MALANG - Revisi Undang-undang Pilkada yang sempat dibahas DPR RI tidak jadi disahkan. Pakar Hukum Tata Negara Universitas Brawijaya (UB) Prof. Muhammad Ali Safa'at mengungkapkan, bila skema Revisi UU Pilkada itu benar-benar disahkan DPR, maka hasil pemilihan suaranya bisa dibatalkan Mahkamah Konstitusi (MK)
Maka, sambungnya, Komisi Pemilihan Umum (KPU) cuma bisa memilih dua alternatif, yaitu menjalankan undang-undang sesuai pengesahan revisi DPR RI dengan risiko inkonstitusional, atau mengajukan judicial review atau pengujian undang-undang ke MK.
"KPU memang serba repot dan dilematis, tapi katakanlah KPU menjalan undang-undang yang disahkan DPR RI, itu bisa dinyatakan inkonstitusional," kata Muhammad Ali Safa'at, dikonfirmasi pada Kamis 22 Agustus 2024, malam.
Pernyataan KPU pasca-demonstrasi besar-besaran di Jakarta sepanjang Kamis kemarin adalah masih akan menunggu dan berkonsultasi dengan DPR RI. Tapi bila DPR RI tetap mengesahkan revisi undang-undang dan Pilkada serentak berjalan, maka ketika ada sengketa Pilkada yang diajukan masyarakat bisa saja MK akan memutuskan mengulang pelaksanaan Pilkada serentak.
"Ketika ada penyelesaian perkara sengketa pilkada ke MK, sehingga prosesnya sudah jalan.
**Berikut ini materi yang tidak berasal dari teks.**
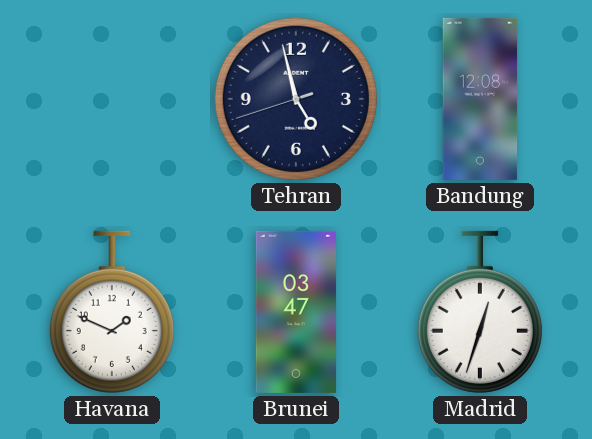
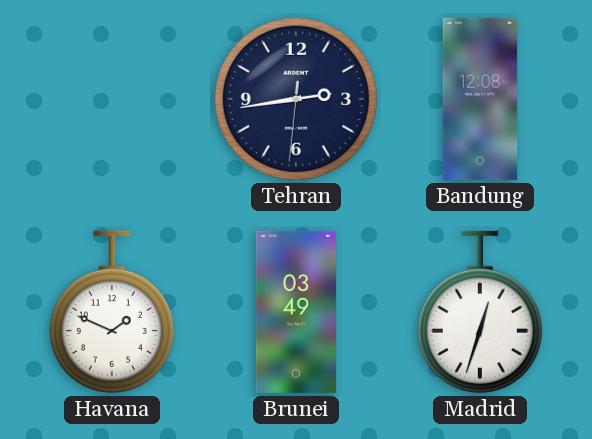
Tehran: 4:57 -> 2:43
Brunei: 03:47 -> 03:49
Dibayangkan saja semua daerah harus diulang oleh MK, karena keputusan MK tidak dijalankan. Jadi betul-betul ada krisis konstitusional, dan tentu kita tidak berharap," tuturnya.
Ia meminta DPR RI dan KPU legowo, bila tak ingin hal itu terjadi. Apalagi secara peraturan dalam di dalam putusan MK Nomor 70 ditegaskan bila Pilkada serentak digelar, dan ada masyarakat yang mengajukan sengketa Pilkada, rekomendasi pemungutan suara ulang akan diberikan.